→ **WORK INSTRUCTION**
Scan the entries below and say how many lines contain "Kommentar". Write only the number.

→ **RECORD EXTRACTS**
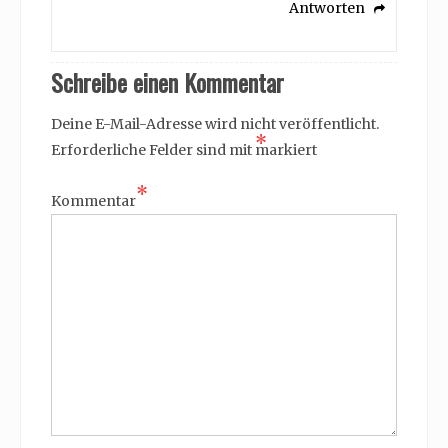
Antworten
Schreibe einen Kommentar
Deine E-Mail-Adresse wird nicht veröffentlicht.
*
Erforderliche Felder sind mit
markiert
*
Kommentar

→ **TASK ANSWER**
2